Published online Apr 16, 2014. doi: 10.12998/wjcc.v2.i4.111
Revised: March 2, 2014
Accepted: March 13, 2014
Published online: April 16, 2014
Processing time: 185 Days and 0.1 Hours
Reactive nodular fibrous pseudotumor (RNFP), which presents abdominal clinical manifestations and malignant radiographic results, usually requires radical resection as the treatment. However, RNFP has been recently described as an extremely rare benign post-inflammatory lesion of a reactive nature, which typically arises from the sub-serosal layer of the digestive tract or within the surrounding mesentery in association with local injury or inflammation. In addition, a postoperative diagnosis is necessary to differentiate it from the other reactive processes of the abdomen. Furthermore, RNFP shows a good prognosis without signs of recurrence or metastasis. A 16-year-old girl presented with a 3-mo history of epigastric discomfort, and auxiliary examinations suggested a malignant tumor originating from the stomach; postoperative pathology confirmed RNFP, and after a 2-year follow-up period, the patient did not display any signs of recurrence. This case highlights the importance of preoperative pathology for surgeons who may encounter similar cases.

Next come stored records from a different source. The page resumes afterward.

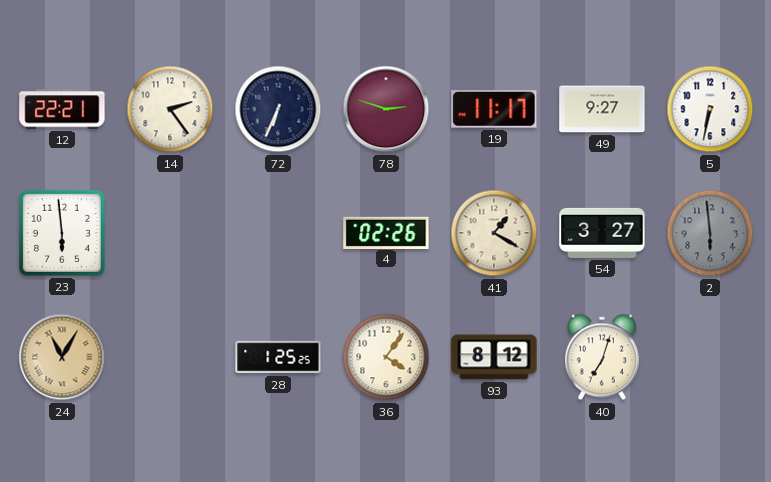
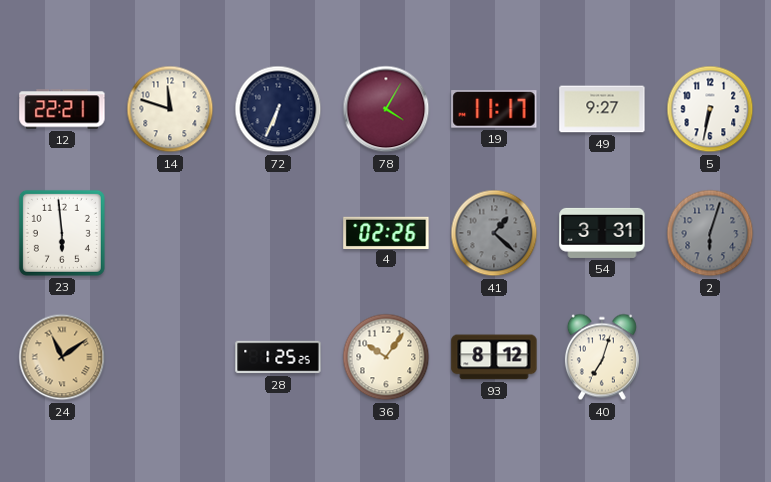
14: 2:24 -> 11:48
78: 2:48 -> 4:05
41: 1:20 -> 1:22
41 dial: cream -> grey
54: 3:27 -> 3:31
2: 5:59 -> 6:03
24: 11:05 -> 11:09
36: 4:06 -> 10:06
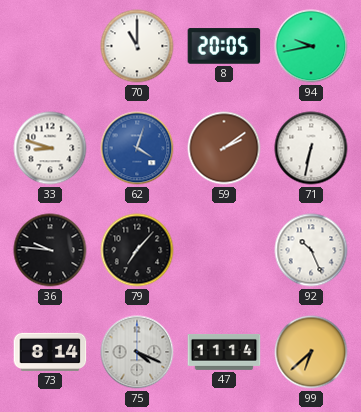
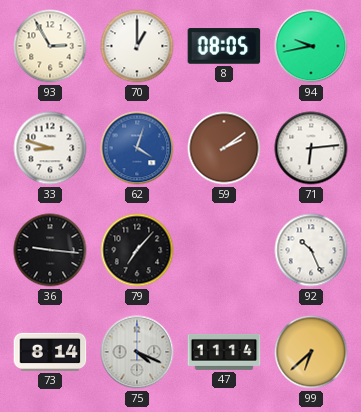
93: none -> 2:55
70: 11:00 -> 1:00
8: 20:05 -> 08:05
71: 6:32 -> 6:14
36: 9:46 -> 9:16
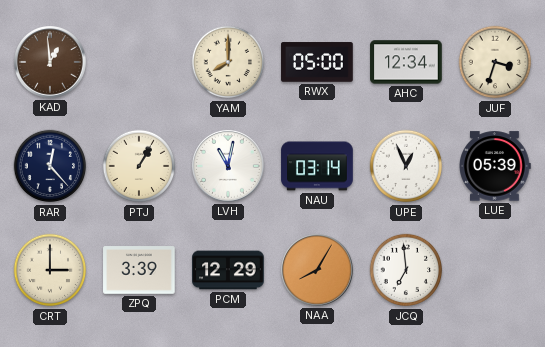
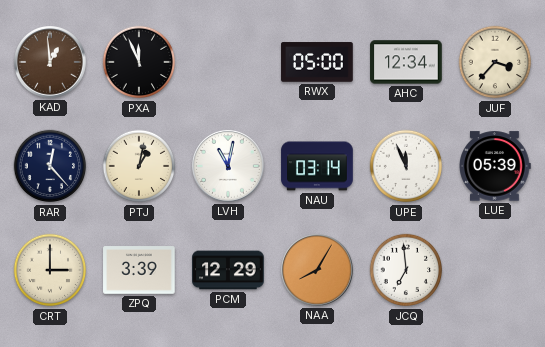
PXA: none -> 11:56
YAM: 8:00 -> none
JUF: 3:33 -> 3:37
PTJ: 1:05 -> 1:02
UPE: 12:56 -> 11:56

Core tip: Our case report describes a rare benign tumor originating from the gastrointestinal tract. To date, this lesion has been reported in 20 cases worldwide. The most significant and important insights are that these diseases possess fairly good prognosis with opposite radiographic and clinical findings. Pathologically, reactive nodular fibrous pseudotumor (RNFP) was recently described arising from the sub-serosal layer or within the surrounding mesentery. However, the veracity of the pathological examination results and the etiology are still controversial. We will describe the complete diagnostic and therapeutic process of a young girl with RNFP and will retrospectively analyze the previously reported cases, particularly the microscopic and immunohistochemical characteristics.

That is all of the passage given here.